How Fast Food Companies “Super Size” African Americans

January 31, 2011  |  

Black children viewed ads totaling about 2,000 calories per day; black teens viewed more than 3,000 per day, including more than 1,000 from sugar and saturated fat. Also, studies found that during restaurant visits, black youth ordered more food than their white counterparts. To make matters worse, fast food restaurants in black neighborhoods did not promote healthy meals as often as restaurants in predominantly white, more affluent areas.

The top 10 fast food restaurants ranked by TV ads viewed by blacks were McDonald’s, Burger King, Pizza Hut, Taco Bell, KFC, Domino’s, Wendy’s, Subway, Sonic and Dairy Queen, according to the Rudd Center.

Targeted campaigns extended beyond TV and radio. Billboards for fast food companies were significantly more prevalent in low-income black neighborhoods than in predominantly white areas.  And advertising went gone viral. KFC had two websites targeting blacks while focusing on selling new products, including soft drinks: KFCHitmaker.com, celebrating black heritage and music, and Pride360HBCU.KFC.com, which focused on Historically Black Colleges and Universities.

Another marketing ploy involves appealing to black consumers through their heroes. Fast food companies have appropriated cultural icons like civil rights heroes, sports stars, and even ancient African kings in ads.

More often, however, targeted ads use black everyman and everywoman characters. McDonald’s used black main characters in 23% of its ads in 2009.  Also, McDonald’s was the only fast food restaurant to feature black children as the main characters in child-targeted ads.  Dairy Queen featured a black main character in 19% of its ads, and Subway in 10%.

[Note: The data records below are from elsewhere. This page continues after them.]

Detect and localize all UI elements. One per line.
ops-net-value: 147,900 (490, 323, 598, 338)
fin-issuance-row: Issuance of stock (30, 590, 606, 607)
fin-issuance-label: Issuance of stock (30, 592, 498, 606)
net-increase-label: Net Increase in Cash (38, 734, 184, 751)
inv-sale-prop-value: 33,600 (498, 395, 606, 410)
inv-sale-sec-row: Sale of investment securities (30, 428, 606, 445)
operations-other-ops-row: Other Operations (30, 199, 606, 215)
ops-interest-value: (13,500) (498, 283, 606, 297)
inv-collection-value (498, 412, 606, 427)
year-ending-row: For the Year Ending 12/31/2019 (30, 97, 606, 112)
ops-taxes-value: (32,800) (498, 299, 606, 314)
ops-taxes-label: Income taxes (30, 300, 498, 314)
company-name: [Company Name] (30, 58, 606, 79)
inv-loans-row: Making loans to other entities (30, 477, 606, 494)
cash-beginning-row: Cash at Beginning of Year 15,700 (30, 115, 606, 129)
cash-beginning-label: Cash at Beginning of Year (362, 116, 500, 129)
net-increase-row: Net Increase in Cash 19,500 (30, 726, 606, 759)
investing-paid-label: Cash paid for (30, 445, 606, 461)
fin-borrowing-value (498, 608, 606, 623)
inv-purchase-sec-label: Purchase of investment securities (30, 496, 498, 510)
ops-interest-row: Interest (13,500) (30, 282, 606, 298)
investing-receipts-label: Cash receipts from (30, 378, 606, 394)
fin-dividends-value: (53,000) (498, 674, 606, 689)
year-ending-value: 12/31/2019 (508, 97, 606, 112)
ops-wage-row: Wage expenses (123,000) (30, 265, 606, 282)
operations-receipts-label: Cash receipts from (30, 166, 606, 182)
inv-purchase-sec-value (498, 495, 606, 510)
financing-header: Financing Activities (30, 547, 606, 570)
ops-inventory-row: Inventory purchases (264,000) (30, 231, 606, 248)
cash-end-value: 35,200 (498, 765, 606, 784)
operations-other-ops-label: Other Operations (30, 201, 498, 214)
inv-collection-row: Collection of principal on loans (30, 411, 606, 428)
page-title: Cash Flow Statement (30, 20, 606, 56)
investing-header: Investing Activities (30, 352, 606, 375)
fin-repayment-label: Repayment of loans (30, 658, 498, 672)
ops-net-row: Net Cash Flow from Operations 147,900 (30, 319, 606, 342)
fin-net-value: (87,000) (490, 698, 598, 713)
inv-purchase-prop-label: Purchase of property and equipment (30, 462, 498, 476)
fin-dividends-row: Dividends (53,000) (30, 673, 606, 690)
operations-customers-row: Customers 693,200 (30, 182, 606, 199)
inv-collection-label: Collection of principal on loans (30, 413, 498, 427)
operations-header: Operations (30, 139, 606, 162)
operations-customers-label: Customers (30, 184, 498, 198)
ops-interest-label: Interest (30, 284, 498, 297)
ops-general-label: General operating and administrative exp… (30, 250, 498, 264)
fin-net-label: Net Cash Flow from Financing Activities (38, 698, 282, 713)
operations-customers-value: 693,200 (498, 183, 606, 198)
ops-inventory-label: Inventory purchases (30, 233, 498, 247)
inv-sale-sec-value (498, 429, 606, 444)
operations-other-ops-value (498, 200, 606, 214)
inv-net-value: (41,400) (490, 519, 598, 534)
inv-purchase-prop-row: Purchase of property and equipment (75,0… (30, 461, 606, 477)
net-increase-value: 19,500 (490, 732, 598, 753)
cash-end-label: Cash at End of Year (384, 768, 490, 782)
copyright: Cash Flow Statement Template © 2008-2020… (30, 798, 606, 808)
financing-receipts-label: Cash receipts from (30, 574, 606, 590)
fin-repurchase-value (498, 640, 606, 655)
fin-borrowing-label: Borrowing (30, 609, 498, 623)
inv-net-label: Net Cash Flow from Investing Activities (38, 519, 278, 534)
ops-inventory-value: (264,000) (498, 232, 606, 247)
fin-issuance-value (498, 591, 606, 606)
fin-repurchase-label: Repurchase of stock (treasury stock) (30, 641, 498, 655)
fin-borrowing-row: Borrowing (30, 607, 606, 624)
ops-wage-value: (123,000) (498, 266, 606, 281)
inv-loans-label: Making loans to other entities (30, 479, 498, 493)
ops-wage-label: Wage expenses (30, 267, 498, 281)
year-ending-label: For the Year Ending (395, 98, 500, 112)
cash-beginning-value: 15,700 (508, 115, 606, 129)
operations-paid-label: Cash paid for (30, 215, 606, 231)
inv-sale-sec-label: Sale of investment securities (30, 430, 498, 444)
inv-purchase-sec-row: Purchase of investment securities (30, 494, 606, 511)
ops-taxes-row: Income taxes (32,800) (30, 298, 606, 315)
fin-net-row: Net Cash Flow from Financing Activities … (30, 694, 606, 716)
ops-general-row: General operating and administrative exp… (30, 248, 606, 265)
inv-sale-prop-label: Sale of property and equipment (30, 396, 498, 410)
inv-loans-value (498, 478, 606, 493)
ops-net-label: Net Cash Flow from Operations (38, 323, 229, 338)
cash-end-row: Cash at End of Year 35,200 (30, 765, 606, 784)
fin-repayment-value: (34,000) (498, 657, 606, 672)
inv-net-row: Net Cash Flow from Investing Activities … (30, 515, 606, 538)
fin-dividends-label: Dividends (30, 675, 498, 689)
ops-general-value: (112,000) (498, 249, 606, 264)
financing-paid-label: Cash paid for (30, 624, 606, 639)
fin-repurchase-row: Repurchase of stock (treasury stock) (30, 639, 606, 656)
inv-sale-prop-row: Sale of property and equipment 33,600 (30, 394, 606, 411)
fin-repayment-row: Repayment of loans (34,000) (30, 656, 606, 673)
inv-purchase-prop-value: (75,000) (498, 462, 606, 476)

The federal government hasn’t been idle through all this. Eighty percent of all fast food French fries are made from the Columbia River Basin Russet Burbank potato, grown in heavily watered desert farmland, according to Common Cause magazine.  The federal government subsidizes an extensive irrigation system that brings water to the basin via the Grand Coulee Dam. Irrigation projects such as this cost taxpayers $3 billion a year.

Also, in a move showing how government can foster uncomfortably close ties to fast food companies, in 2006 President George W. Bush unveiled a national health care plan at Wendy’s headquarters in Dublin, Ohio, and joked, “You can either get your three-quarter pound triple cheeseburger or your salad,” alluding perhaps to the popular appeal of a burger over greens.

But Michelle Obama and the White House Task Force on Childhood Obesity have taken fast food restaurants to task, saying they must play an important role in supporting, rather than undermining, parents’ efforts to encourage healthy eating habits.

As black people pack on pounds, and as new health studies deliver more and more bad news about black obesity, public officials plan to meet in workshops to decide what to do. (A conference of black public officials will convene in Chicago this spring, and offer a workshop called “Young, Fat and Black? Unhealthy Schools, Unhealthy Kids”).

Will a solution be found in the courts? Perhaps not. In 2003, a federal judge threw out a landmark case, Pelman v. McDonald’s, alleging that food from McDonald’s caused people to become obese. Congress then passed the so-called “Hamburger Bill” prohibiting similar suits.

The solution to black obesity and obesity in general may well lie in fostering an environment that promotes healthier fast food, consumer awareness and greater access to food choices. As the court said in the Pelman case, “Nobody is forced to eat at McDonald’s.”